Шкловский в одном ошибался, когда он писал: «Этот счастливый и большой человек чувствовал среди людей, одетых в пальто, жующих бутерброды у стойки «Дома печати»… тягу истории». Пастернак чувствовал природу, любовь, Гёте, Шекспира, музыку, старую немецкую философию, живописность Венеции, чувствовал себя, некоторых близких ему людей, но никак не историю; он слышал звуки, неуловимые для других, слышал, как бьется сердце и как растет трава, но поступи века не расслышал.
Слово «эгоцентризм» столь часто применяли, что оно стерлось, да и есть в нем уничижительный характер, а другого я не нахожу. Борис Леонидович жил не для себя - эгоистом он никогда не был, но он жил в себе, с собой и собой. Я вспоминаю наши давние встречи - два поезда неслись, каждый по своему пути. Я знал, что Пастернак меня слушает, но не слышит: не может оторваться от своих мыслей, своих чувств, своих ассоциаций. Беседы с ним, даже задушевные, напоминали два монолога.

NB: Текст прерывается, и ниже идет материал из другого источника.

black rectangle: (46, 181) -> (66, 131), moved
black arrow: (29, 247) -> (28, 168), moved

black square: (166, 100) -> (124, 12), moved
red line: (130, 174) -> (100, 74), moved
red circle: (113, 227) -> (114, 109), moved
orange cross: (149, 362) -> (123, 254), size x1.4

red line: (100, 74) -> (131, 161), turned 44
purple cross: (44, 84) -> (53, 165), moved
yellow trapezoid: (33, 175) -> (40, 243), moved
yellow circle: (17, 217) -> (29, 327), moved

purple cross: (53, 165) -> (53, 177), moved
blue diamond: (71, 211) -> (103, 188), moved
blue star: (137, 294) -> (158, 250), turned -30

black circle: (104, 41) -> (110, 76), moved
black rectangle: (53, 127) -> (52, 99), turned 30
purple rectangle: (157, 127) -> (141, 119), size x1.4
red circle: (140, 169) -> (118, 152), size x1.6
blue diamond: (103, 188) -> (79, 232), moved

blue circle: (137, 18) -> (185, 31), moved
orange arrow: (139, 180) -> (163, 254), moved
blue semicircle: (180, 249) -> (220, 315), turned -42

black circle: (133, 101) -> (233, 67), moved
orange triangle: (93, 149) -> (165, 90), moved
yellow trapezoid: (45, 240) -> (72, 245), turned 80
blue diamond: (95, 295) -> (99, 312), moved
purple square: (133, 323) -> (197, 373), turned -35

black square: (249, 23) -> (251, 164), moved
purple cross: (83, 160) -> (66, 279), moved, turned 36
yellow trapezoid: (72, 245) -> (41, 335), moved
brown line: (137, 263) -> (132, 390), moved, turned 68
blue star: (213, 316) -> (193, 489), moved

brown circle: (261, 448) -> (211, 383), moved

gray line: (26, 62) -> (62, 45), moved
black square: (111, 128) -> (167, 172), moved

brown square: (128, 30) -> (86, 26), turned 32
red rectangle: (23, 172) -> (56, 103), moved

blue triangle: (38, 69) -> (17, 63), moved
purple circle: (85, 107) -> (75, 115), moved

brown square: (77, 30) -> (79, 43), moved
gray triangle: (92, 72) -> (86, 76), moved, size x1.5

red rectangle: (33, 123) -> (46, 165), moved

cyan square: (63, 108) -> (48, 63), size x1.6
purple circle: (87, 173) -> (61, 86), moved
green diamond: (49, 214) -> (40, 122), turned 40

Мне вспомнился забавный эпизод. Пастернак летом 1935 года был в Париже на Конгрессе в защиту культуры. Группа советских писателей приехала раньше, потом, но просьбе французских писателей, дополнительно приехали Пастернак и Бабель. Пастернак сердился, говорил, что не хотел ехать, не умеет выступать. В короткой речи он сказал, что поэзию незачем искать в небе, нужно уметь нагнуться, поэзия - в траве. Может быть, эти слова, а скорее всего, облик Пастернака поразили аудиторию; ему устроили овацию. Несколько дней спустя он сказал мне, что хотел бы встретиться с некоторыми французскими писателями; мы решили, что пригласим их обедать. Моя жена позвонила Борису Леонидовичу: приходите в такой-то ресторан в час дня. Он возмутился: «Почему так рано? Лучше в три». Люба объяснила, что в Париже обедают между двенадцатью и двумя, а ужинают между семью и девятью, в три часа все рестораны закрыты. Тогда Борис Леонидович заявил: «Нет, в час мне еще не хочется есть…»
Сосредоточенность в себе (возраставшая с годами) не помешала, да и не могла помещать Пастернаку стать большим поэтом. Мы часто, скорее, по привычке говорим, что писатель должен быть наблюдательным. В дневниках А. Н. Афиногенова, недавно опубликованных, есть интересная запись: «Если б искусство писателя состояло в умении наблюдать людей - самыми лучшими писателями были бы доктора и следователи, учителя и проводники вагонов, секретари парткомов и полководцы. Однако - этого нет. Потому что искусство писателя заключается в умении наблюдать себя!» Афиногенов правильно отводит старое понятие «наблюдательности»; в создании героев романа или трагедии огромную роль играет пережитое автором, им осознанное - ведь внутренний мир других людей понятен писателю, только поскольку ему знакомы и, следовательно, понятны те или иные страсти.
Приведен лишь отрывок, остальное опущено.